To conduct sentence-level meta-evaluation, simply run:

python corr_sentence.py --human_score HUMAN_SCORE --metric_score METRIC_SCORE --order ORDER --systems SYSTEMS
  • HUMAN_SCORE The xml file of human evaluation scores for each sentence in data directory. Consider the evaluation granularity of the metric (edit or sentence) when making your selection.
  • METRIC_SCORE The file of evaluation metric scores for each sentence in scores/metric/sentence_score directory. Please create evaluation score files for the target metrics.
  • ORDER If a higher metric score indicates better system performance, choose higher; otherwise, choose lower.
  • SYSTEMS Set of systems to consider for meta-evaluation. The default is set to base. To consider fluently corrected sentences, use +REF-F_GPT-3.5. To consider uncorrected sentences, use INPUT. Specify all to use all 15 systems.

Evaluation scores for each system

We provide the evaluation scores for each system to promote the use of existing evaluation metrics2.
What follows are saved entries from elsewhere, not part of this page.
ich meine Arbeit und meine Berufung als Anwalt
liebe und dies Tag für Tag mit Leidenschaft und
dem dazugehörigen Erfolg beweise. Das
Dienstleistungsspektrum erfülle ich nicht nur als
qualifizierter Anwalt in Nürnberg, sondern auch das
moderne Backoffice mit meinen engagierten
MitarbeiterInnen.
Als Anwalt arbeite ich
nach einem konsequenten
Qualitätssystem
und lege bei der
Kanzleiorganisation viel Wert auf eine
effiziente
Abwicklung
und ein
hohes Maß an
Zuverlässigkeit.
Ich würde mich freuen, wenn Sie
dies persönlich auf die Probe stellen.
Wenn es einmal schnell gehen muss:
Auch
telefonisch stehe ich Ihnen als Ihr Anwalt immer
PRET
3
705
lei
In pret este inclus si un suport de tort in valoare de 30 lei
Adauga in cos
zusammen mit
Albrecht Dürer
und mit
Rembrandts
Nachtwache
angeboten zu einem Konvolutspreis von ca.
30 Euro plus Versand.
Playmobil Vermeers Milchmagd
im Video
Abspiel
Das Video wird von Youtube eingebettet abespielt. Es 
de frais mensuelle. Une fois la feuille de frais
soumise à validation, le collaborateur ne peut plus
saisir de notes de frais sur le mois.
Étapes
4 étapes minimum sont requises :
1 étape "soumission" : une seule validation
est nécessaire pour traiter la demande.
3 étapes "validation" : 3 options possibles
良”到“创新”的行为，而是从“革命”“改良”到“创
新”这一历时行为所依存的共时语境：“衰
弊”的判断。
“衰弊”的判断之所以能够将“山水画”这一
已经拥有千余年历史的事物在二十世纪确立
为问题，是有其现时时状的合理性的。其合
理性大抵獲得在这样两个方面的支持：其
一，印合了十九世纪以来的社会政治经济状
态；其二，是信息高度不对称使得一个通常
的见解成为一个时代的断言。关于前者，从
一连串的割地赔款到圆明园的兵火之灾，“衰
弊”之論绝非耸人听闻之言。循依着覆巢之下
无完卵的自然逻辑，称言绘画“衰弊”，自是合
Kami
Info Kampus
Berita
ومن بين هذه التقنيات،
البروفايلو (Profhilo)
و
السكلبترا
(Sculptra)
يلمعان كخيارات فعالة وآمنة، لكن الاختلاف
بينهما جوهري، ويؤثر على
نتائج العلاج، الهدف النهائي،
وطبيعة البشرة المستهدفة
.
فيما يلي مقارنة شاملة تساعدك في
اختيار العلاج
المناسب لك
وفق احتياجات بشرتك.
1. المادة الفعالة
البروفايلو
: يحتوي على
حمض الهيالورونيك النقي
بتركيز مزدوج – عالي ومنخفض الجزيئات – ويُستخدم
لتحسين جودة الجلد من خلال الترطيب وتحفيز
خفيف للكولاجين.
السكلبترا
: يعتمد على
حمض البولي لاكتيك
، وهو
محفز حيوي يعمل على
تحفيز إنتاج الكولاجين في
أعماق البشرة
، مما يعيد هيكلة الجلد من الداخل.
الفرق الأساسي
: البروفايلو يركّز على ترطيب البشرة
M2 SentM2 PT-M2 ERRANT SentERRANT PT-ERRANT GoToScorer GLEU Scribendi Score SOME IMPARA
BART 50.3 51.29 50.41 46.66 50.31 48.89 15.86 63.46 527 0.7933 5.31
BERT-fuse 62.77 63.21 62.99 58.99 61.81 61.18 21.1 68.5 739 0.8151 5.816
GECToR-BERT 61.83 61.23 60.76 58.05 59.76 59.17 18.98 66.56 640 0.8016 5.644
GECToR-ens 63.53 60.37 59.21 61.43 59.64 58.57 16.58 65.08 529 0.786 5.17
GPT-3.5 53.5 53.28 53.41 44.12 49.23 48.93 22.85 65.93 835 0.8379 6.376
INPUT 0.0 31.33 31.33 0.0 31.4 31.33 0.0 56.6 0.0 0.7506 4.089
LM-Critic 55.5 58.0 57.16 52.38 56.41 55.86 16.23 64.39 683 0.8028 5.543
PIE 59.93 60.7 60.69 55.89 59.35 58.65 21.07 67.83 601 0.8066 5.659
REF-F 47.48 48.99 46.54 33.24 41.41 39.69 21.7 60.34 711 0.8463 6.569
REF-M 60.12 62.3 62.91 54.77 60.11 60.6 23.92 67.27 754 0.8155 5.908
Riken-Tohoku 64.74 64.22 64.31 61.88 63.13 62.73 20.94 68.37 678 0.8123 5.757
T5 65.07 65.2 66.13 60.65 63.24 63.77 20.46 68.81 668 0.8202 6.045
TemplateGEC 56.29 57.59 57.47 51.34 56.08 55.96 14.7 65.07 448 0.7972 5.52
TransGEC 68.08 68.33 68.37 64.43 66.76 66.37 21.93 70.2 779 0.82 6.035
UEDIN-MS 64.55 62.68 62.67 61.33 61.38 61.19 18.94 67.41 666 0.808 5.591

Footnotes

  1. Human rankings can be created by replacing the judgments.xml file in Grundkiewicz et al. (2015)’s repository.

  2. All scores are based on the entire text of the CoNLL-2014 test set and differ from the scores obtained using the subset used for our meta-evaluation.